Dataset entries:
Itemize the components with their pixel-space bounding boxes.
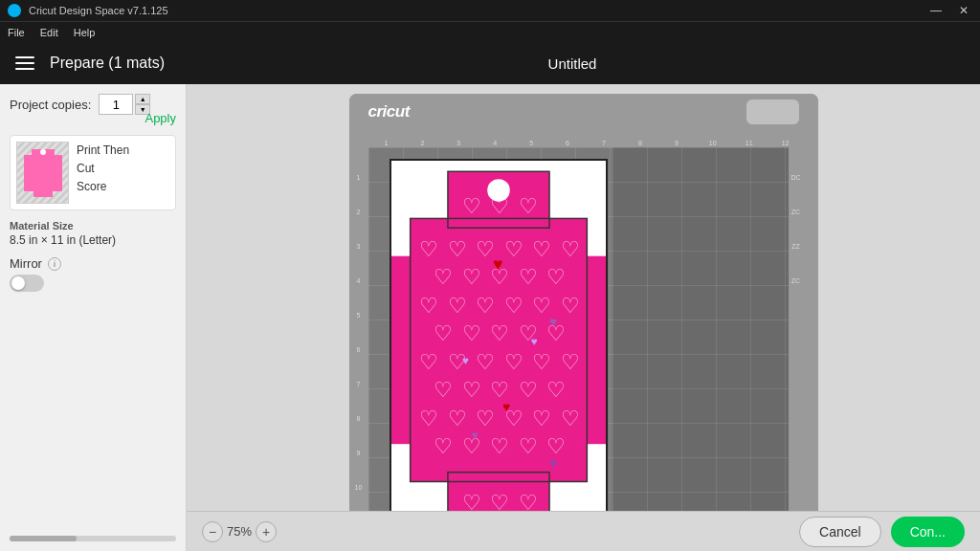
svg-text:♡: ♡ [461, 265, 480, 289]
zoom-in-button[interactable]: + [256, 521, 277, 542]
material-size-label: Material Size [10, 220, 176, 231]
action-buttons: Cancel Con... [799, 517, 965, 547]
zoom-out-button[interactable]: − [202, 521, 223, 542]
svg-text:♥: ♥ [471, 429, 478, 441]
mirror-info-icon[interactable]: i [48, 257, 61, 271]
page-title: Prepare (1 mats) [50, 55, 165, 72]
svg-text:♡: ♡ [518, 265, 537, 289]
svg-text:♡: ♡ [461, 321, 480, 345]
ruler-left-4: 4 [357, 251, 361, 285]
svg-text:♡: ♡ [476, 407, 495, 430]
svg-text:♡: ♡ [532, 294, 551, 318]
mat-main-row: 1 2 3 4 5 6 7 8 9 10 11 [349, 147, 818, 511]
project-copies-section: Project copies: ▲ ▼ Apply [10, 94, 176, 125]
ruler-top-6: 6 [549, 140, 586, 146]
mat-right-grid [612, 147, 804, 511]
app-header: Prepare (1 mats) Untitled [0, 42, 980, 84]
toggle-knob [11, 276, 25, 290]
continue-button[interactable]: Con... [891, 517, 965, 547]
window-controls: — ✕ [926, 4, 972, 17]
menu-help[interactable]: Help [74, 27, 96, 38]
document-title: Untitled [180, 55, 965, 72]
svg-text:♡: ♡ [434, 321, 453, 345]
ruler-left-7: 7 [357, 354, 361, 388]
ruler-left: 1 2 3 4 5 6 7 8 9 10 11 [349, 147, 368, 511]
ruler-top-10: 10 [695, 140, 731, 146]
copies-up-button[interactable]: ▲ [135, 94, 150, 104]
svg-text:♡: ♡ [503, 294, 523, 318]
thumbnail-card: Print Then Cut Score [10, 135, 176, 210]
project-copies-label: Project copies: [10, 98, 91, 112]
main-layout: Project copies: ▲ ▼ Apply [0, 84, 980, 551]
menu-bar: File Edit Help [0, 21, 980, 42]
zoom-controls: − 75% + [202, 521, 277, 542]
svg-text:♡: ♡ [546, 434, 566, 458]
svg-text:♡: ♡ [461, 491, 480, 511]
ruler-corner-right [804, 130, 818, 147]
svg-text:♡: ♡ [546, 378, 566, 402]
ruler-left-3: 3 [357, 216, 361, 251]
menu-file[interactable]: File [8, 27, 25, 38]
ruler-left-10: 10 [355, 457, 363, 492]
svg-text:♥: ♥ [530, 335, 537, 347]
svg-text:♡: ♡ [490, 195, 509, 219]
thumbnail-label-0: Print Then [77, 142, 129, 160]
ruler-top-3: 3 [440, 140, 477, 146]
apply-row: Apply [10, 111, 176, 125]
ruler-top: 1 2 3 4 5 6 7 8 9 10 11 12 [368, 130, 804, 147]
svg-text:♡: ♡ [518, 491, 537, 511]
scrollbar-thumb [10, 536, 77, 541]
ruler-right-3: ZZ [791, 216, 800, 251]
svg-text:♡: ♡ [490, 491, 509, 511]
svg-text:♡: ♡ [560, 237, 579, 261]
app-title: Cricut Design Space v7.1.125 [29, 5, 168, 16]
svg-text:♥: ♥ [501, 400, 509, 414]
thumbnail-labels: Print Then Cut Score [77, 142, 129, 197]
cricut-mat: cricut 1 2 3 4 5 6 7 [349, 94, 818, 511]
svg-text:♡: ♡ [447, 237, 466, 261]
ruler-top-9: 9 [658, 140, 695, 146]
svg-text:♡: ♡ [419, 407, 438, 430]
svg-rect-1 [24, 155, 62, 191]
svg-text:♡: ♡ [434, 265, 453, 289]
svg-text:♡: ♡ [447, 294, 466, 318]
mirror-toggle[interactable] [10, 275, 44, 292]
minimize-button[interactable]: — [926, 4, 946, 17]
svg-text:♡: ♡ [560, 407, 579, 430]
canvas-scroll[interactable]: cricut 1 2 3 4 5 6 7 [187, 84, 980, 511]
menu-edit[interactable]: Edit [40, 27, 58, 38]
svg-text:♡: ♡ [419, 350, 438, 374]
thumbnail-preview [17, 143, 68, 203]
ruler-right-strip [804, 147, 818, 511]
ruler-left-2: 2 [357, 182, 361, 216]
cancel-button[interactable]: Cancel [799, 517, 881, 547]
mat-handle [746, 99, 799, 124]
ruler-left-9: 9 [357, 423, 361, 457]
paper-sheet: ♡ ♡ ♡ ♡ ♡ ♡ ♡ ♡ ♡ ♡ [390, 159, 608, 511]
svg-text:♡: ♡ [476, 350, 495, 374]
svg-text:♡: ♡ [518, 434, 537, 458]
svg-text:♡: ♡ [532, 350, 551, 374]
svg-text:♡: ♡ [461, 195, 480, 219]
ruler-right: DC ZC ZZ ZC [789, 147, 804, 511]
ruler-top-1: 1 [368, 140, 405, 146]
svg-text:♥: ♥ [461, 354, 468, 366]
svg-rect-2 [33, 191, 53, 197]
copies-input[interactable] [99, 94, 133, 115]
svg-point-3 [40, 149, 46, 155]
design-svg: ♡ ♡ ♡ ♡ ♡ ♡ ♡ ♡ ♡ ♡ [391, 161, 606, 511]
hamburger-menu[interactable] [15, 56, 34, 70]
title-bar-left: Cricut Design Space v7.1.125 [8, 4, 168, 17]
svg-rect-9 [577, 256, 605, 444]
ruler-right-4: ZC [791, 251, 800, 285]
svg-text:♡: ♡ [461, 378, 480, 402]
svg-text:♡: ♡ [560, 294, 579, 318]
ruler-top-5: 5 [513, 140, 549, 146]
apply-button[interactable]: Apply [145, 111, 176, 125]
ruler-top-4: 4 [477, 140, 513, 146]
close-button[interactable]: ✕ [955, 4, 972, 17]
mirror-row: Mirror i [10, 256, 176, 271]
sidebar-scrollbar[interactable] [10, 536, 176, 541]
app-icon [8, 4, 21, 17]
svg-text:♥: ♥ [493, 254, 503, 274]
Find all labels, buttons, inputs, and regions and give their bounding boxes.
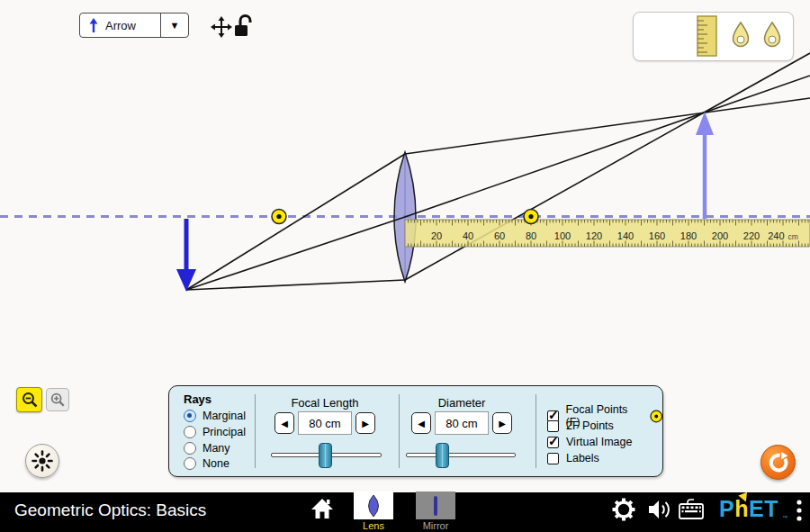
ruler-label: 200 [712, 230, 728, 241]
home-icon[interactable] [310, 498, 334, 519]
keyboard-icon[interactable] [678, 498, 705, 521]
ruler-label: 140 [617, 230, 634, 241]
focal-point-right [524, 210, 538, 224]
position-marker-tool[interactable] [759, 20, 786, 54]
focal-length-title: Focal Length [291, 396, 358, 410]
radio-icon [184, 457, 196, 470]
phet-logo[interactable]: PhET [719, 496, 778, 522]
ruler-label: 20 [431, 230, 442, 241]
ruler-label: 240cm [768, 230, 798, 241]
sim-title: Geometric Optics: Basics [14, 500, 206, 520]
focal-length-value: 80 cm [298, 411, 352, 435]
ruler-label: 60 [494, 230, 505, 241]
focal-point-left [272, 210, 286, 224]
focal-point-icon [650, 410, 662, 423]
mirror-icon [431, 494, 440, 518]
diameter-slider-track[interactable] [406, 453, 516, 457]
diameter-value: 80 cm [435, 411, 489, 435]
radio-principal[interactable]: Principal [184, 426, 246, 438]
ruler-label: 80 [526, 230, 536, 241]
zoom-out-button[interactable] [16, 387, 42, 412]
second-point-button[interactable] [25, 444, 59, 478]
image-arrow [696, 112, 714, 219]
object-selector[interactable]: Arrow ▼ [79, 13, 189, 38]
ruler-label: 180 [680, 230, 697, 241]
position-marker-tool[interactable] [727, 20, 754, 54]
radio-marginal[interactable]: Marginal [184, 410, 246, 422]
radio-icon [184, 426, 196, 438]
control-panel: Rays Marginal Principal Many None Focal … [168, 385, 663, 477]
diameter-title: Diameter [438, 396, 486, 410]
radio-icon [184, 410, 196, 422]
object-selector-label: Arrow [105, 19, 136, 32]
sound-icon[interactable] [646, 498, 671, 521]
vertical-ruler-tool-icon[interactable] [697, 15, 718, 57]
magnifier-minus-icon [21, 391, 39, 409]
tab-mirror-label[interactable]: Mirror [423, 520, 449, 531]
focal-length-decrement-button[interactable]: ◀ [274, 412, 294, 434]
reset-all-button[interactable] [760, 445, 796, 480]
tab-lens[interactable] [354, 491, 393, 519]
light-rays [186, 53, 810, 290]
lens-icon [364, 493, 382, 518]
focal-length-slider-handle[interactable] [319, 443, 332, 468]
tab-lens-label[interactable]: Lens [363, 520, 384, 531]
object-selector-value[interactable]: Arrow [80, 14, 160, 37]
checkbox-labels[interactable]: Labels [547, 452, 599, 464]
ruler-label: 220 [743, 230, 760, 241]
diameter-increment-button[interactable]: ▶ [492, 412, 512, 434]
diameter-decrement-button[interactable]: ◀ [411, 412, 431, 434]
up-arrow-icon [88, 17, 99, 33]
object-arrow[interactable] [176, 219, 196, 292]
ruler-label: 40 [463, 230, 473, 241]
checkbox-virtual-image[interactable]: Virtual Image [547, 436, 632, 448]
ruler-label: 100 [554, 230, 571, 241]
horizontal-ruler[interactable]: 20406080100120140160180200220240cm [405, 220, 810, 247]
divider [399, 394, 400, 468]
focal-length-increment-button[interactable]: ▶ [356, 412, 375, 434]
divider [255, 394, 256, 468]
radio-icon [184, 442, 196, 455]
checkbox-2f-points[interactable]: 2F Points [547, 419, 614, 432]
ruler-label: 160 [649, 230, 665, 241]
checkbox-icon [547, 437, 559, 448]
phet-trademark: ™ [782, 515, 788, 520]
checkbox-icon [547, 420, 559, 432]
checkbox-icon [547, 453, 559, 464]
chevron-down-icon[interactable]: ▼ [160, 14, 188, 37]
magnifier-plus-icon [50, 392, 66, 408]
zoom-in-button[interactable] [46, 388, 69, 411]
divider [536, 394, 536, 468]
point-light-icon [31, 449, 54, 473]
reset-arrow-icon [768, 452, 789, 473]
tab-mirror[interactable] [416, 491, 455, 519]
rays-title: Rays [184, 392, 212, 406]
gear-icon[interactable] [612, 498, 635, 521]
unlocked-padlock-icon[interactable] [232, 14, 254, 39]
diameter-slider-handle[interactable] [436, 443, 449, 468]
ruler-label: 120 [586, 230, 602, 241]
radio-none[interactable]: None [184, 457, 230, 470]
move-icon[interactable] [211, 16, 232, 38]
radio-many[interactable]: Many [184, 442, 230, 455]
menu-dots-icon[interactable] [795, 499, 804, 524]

> [Task]:
Wherever the string "Project" appears in a line above, copy that line.

> [Output for this exercise]:
project-copies-section: Project copies: ▲ ▼ Apply [10, 94, 176, 125]
project-copies-label: Project copies: [10, 98, 91, 112]
main-layout: Project copies: ▲ ▼ Apply [0, 84, 980, 551]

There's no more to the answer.